Patricia Ferguson said: “We need clarity that there has been no political interference in VisitScotland’s ability to impartially promote Scotland to the world. I have written to Malcolm Roughead for reassurance that the partisan depiction of 20th century Scotland is an honest mistake that will be rectified as a matter of urgency. “There is a lot to be proud of in our recent history; we lead the world in scientific research, we were trailblazers in inventing some of the necessities of everyday life and we have world class educational establishments that draw thousands of students every year, yet VisitScotland make no mention of any of this.
“As the outward face of this country to the world VisitScotland has a duty to promote the best we have on offer and they do so well and have played an important part in ensuring our reputation as a great place to visit. We need to ensure that their ability to continue to deliver campaigns for tourists is in no way turned into a political tool for the independence debate.”
Patricia’s letter to Visit Scotland
As a former Scottish Government Minister with responsibility for Tourism and Culture, I worked closely with VisitScotland on a number of occasions and I have a great deal of respect for the integrity of the organisation and the important role it fulfills.
I was surprised and disappointed, therefore, at the partial and partisan view of Scotland’s history presented in the “timeline” on the VisitScotland website. From 1945 onwards, it is entirely devoted to Scottish politics, with every entry containing specific reference to either the Scottish National Party or the Scottish independence movement. For example, rather than marking the end of the 2nd World War the entry for 1945 marks the election of the first Scottish National Party MP to the House of Commons.
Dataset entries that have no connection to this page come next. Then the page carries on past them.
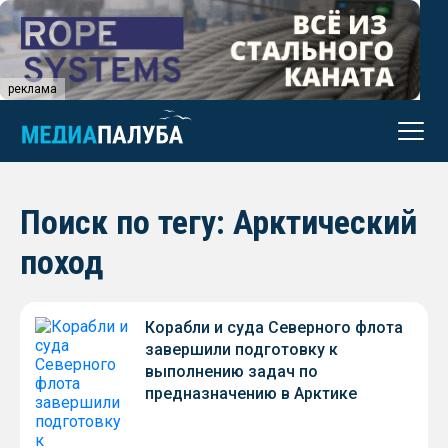
реклама
Поиск по тегу: Арктический
поход
Корабли и суда Северного флота
завершили подготовку к
выполнению задач по
предназначению в Арктике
Scotland has a rich and varied history: in the 20th Century alone, Scots played a key role in the discovery of penicillin and the science and research behind the cloning which produced Dolly the Sheep. I strongly believe that prospective visitors to Scotland would prefer to read about these events – or, indeed, the fact that Glasgow is due to host the Commonwealth Games in 2014 – than a potted history of the SNP and the Scottish independence movement.
As Scotland’s national tourism body, VisitScotland’s remit is to promote Scotland in the best positive light as an international tourism destination; I cannot see how the debate surrounding Scotland’s constitutional future is relevant to this. Moreover, with the Referendum Bill currently progressing through the Scottish Parliament, the manner in which non-departmental public bodies conduct their work will come under increasing scrutiny, and concerted efforts will be made to ensure such organisations maintain their operational independence throughout the course of the debate.
It is vital that VisitScotland enjoys the confidence of all Scottish residents and visitors, regardless of their political affiliation. In light of this, I would appreciate your confirmation that neither Scottish Ministers nor their representatives have exercised any influence over the content of VisitScotland’s website, or any of its online and offline promotional literature. I am sure you will appreciate the importance of this issue and I would ask that this timeline is altered as a matter of urgency to accurately depict the great achievements of 20th Century Scots.